- Al escuchar este Evangelio del IV Domingo de Adviento, se puede tener la impresión de que se trata de un texto exclusivamente mariano. Sin embargo, esta escena, aunque en ella María juega un protagonismo, es una escena eminentemente Cristo céntrica. Podemos tener la misma sensación con la arraigada devoción popular del “Angelus”, que es una reproducción del Evangelio de hoy, en la que, sin embargo, Cristo es el principal protagonista.
La intención de la Iglesia, al presentarnos este Evangelio en vísperas de la Navidad, no es otra que, recordarnos el Misterio de la Encarnación del Hijo de Dios.
La Iglesia con este Evangelio quiere explicarnos, hasta donde se puede, cómo se realiza este insondable Misterio, recogido en el mensaje del Arcángel San Gabriel en estos dos momentos:
1º) “No temas, Maria, porque has encontrado gracia ante Dios. Concebirás y darás a luz un hijo y le pondrás por nombre Jesús. Será grande, se llamará Hijo del Altísimo, el Señor Dios le dará el trono de David su padre, reinará sobre la casa de Jacob y su reino no tendrá fín....
- Con estas insondables palabras el Señor nos explica cómo se realizó ese misterio del amor de Dios que fue su Encarnación:
- Dios se encarna en las entrañas de una mujer, María, para venir al mundo, como lo hacemos todos los hombres: naciendo de una mujer. “Concebirás y darás a luz un hijo”.
2º) “El Espíritu Santo vendrá sobre tí, y la fuerza del Altísimo te cubrirá con su sombra; por eso el Santo que va a nacer se llamará Hijo de Dios”.
- Sin embargo, - puntualiza el Ángel- esta Encarnación se va a realizar de forma singular; sin intervención de varón, ya que va a ser obra del Espíritu Santo: “El Espíritu Santo vendrá sobre ti….”.

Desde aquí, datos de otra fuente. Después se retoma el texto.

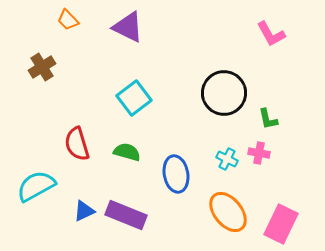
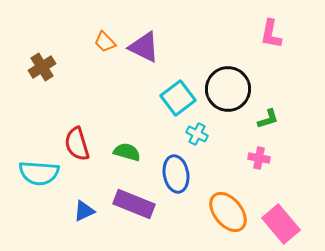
orange trapezoid: moved 37 px right, 22 px down
purple triangle: moved 16 px right, 20 px down
pink L-shape: rotated 40 degrees clockwise
black circle: moved 4 px right, 4 px up
cyan square: moved 44 px right
green L-shape: rotated 95 degrees counterclockwise
pink cross: moved 5 px down
cyan cross: moved 30 px left, 25 px up
cyan semicircle: moved 3 px right, 13 px up; rotated 147 degrees counterclockwise
purple rectangle: moved 8 px right, 11 px up
pink rectangle: rotated 66 degrees counterclockwise
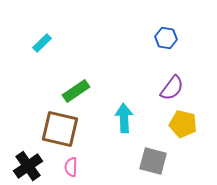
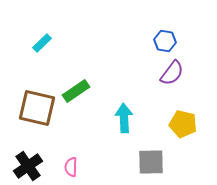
blue hexagon: moved 1 px left, 3 px down
purple semicircle: moved 15 px up
brown square: moved 23 px left, 21 px up
gray square: moved 2 px left, 1 px down; rotated 16 degrees counterclockwise
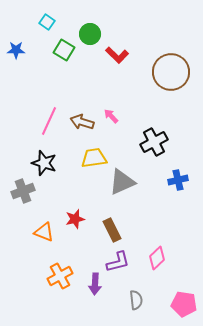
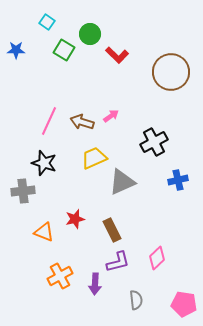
pink arrow: rotated 98 degrees clockwise
yellow trapezoid: rotated 16 degrees counterclockwise
gray cross: rotated 15 degrees clockwise
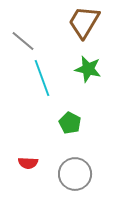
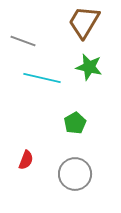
gray line: rotated 20 degrees counterclockwise
green star: moved 1 px right, 2 px up
cyan line: rotated 57 degrees counterclockwise
green pentagon: moved 5 px right; rotated 15 degrees clockwise
red semicircle: moved 2 px left, 3 px up; rotated 72 degrees counterclockwise
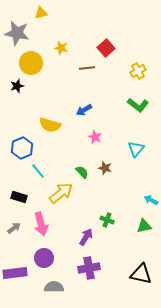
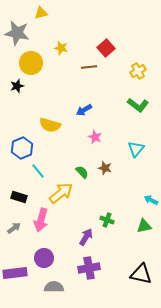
brown line: moved 2 px right, 1 px up
pink arrow: moved 4 px up; rotated 30 degrees clockwise
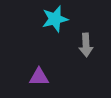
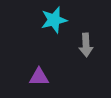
cyan star: moved 1 px left, 1 px down
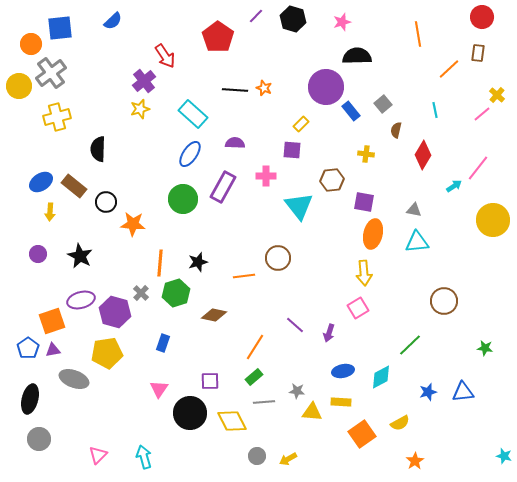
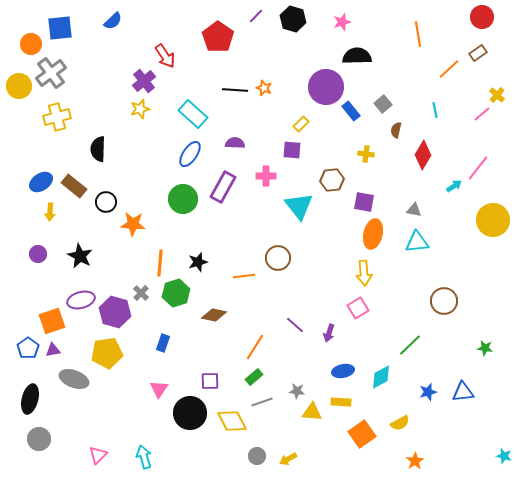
brown rectangle at (478, 53): rotated 48 degrees clockwise
gray line at (264, 402): moved 2 px left; rotated 15 degrees counterclockwise
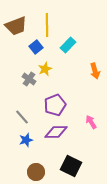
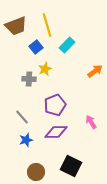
yellow line: rotated 15 degrees counterclockwise
cyan rectangle: moved 1 px left
orange arrow: rotated 112 degrees counterclockwise
gray cross: rotated 32 degrees counterclockwise
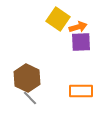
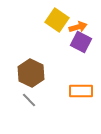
yellow square: moved 1 px left, 1 px down
purple square: rotated 30 degrees clockwise
brown hexagon: moved 4 px right, 5 px up
gray line: moved 1 px left, 2 px down
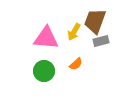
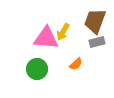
yellow arrow: moved 11 px left
gray rectangle: moved 4 px left, 1 px down
green circle: moved 7 px left, 2 px up
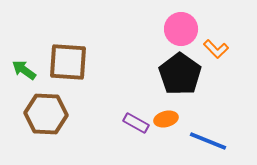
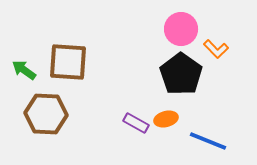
black pentagon: moved 1 px right
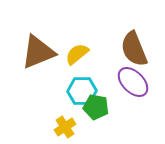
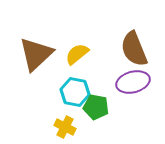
brown triangle: moved 2 px left, 2 px down; rotated 21 degrees counterclockwise
purple ellipse: rotated 60 degrees counterclockwise
cyan hexagon: moved 7 px left, 1 px down; rotated 12 degrees clockwise
yellow cross: rotated 30 degrees counterclockwise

- Y, como el hecho era tan insólito de creer, para reafirmar la fe de María, el Ángel se remite a otro hecho extraordinario, que acaba de realizarse y que sólo puede ser posible por una especial intervención divina:
“Ahí tienes a tu pariente Isabel que, a pesar de su vejez, ha concebido un hijo, y ya está de seis meses la que llamaban estéril, porque para Dios nada hay imposible”.